TASK STATEMENT:
Please reproduce the data exactly, though every picture must stay out.

(Page-level text extractions)
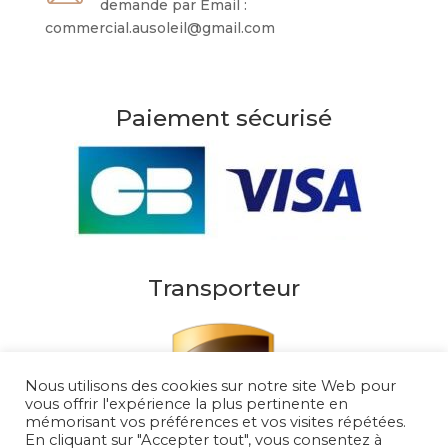
demande par Email :
commercial.ausoleil@gmail.com
Paiement sécurisé
Transporteur
Nous utilisons des cookies sur notre site Web pour
vous offrir l'expérience la plus pertinente en
mémorisant vos préférences et vos visites répétées.
En cliquant sur "Accepter tout", vous consentez à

OUTPUT:
demande par Email :
commercial.ausoleil@gmail.com
Paiement sécurisé
Transporteur
Nous utilisons des cookies sur notre site Web pour
vous offrir l'expérience la plus pertinente en
mémorisant vos préférences et vos visites répétées.
En cliquant sur "Accepter tout", vous consentez à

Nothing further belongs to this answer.